EXERCISE: Could you reproduce every entry as it stands, leaving the pictures behind?

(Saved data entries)
- - - -

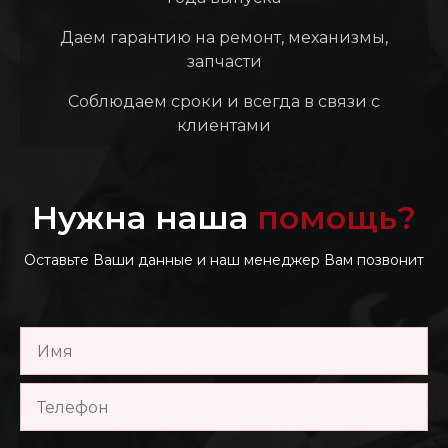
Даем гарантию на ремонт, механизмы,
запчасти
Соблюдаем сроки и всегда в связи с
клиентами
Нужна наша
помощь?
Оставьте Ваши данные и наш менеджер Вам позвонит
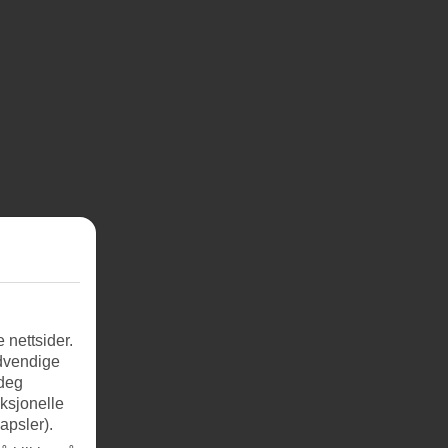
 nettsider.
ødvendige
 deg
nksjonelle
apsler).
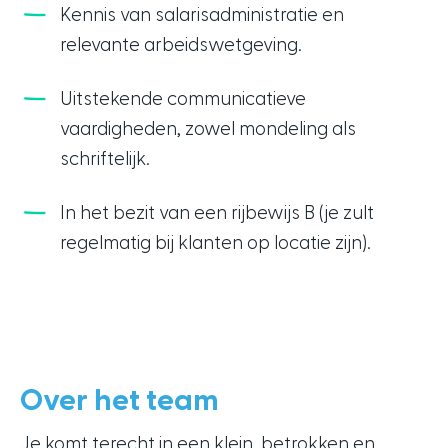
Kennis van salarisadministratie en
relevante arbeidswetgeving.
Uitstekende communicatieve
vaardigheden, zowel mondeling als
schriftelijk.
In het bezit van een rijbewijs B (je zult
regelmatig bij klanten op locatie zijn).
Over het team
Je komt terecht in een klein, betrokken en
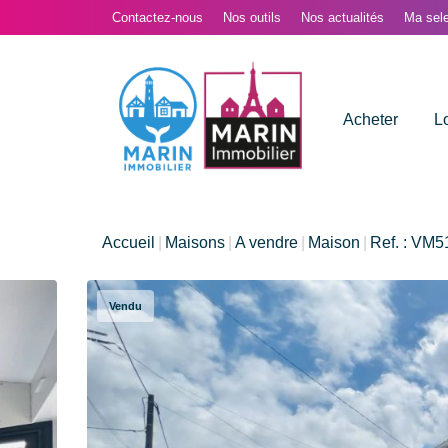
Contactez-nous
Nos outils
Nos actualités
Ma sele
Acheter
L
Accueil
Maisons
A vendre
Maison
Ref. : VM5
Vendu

- - - -

YOUR RESPONSE:
Даем гарантию на ремонт, механизмы,
запчасти
Соблюдаем сроки и всегда в связи с
клиентами
Нужна наша
помощь?
Оставьте Ваши данные и наш менеджер Вам позвонит
 nettsider.
ødvendige
 deg
nksjonelle
apsler).
Kennis van salarisadministratie en
relevante arbeidswetgeving.
Uitstekende communicatieve
vaardigheden, zowel mondeling als
schriftelijk.
In het bezit van een rijbewijs B (je zult
regelmatig bij klanten op locatie zijn).
Over het team
Je komt terecht in een klein, betrokken en
Contactez-nous
Nos outils
Nos actualités
Ma sele
Acheter
L
Accueil
Maisons
A vendre
Maison
Ref. : VM5
Vendu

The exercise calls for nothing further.